Note that this is the effective mass. The whole concept of "negative effective mass" isn't new. Those of us who took intro Solid State Physics classes have seen these due to the way effective mass is defined.

What is new here is that they detected this in a superfluid system. But considering that there is now a smooth connection between BE condensate and BCS system (thanks to the work of the late Deborah Jin), it is not unexpected that one can have a dispersion in a BE condensate that can produce such negative mass.

That means that a force between this fluid an object with a corresponding positive mass would accelerate both in the same direction. I'm sceptical until I see such an experiment.

An air bubble is water has negative mass. One can easily renormalize the mass so that the water surrounding it has zero mass. This is no different than what is done in QFT, resulting in positive holes in semiconductors.

One must pay attention to the background information here. These are many-body effects, the same effect that gives electrons in solids an effective mass that can be hundred of times more than the bare mass! In other words, such effects are already extremely common in the modern electronics that you are currently using!

Does it behave exactly like "negative mass"? Or is the term just for news?

You can't make hoverboards with it, can you? because If Newton's gravitational law still holds, Then it would accelerate downward as any positive mass object.

Interestingly, What would happen if you place two identical objects with the same magnitude of mass but with opposite signs in space. They will just keep accelerating forever(Newtonian). It won't violate conservation of energy or momentum. I think my mind has just gone Kaboom. Can't you use that to reach nearby stars faster?

"Effective" is the third word in the PRL abstract: "A negative effective mass..."
Anyone want to find the first appearance of the word "effective" in the phys.org piece?

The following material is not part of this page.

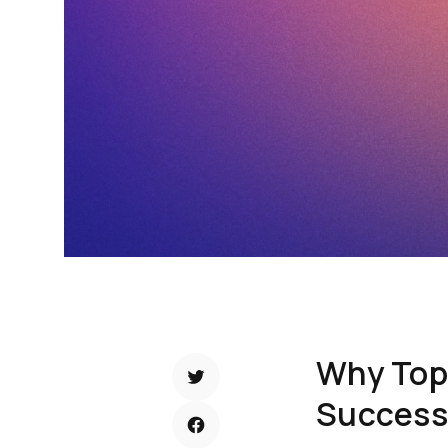
Why Top-
Success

Could this negative mass have anything to do with dark energy? Or the vacuum temperature considerable above of absolute zero is already an indicative that it's not the case?

does the equation "k=1/2mv^2 " still apply to negative mass? If it did, does that equal to negative energy? If it does not lead to negative energy, does that mean absolute value bars need to be added to the equation?

I'm using "k=1/2mv^2" for an example, of course my question apply to all energy equations that use mass.

When i saw the news article i wondered how conservation of momentum worked out? For example if you push something away from you and it accelerates towards you then to maintain conservation of momentum don't you also have to accelerate towards the object? Its as if the negative mass of the object somehow gives you negative mass as well?

There are two kinds of momentum, "true" momentum and effective momentum, the latter one being also called "crystal momentum" for the more specific case of particles moving in a crystal.
E.g. for an electron moving in a crystal, the effective mass can be negative as upon acceleration, the electron is reflected more strongly from the crystal lattice. While the effective momentum may also be negative, the total momentum is conserved, as momentum is transferred to and carried by the crystal.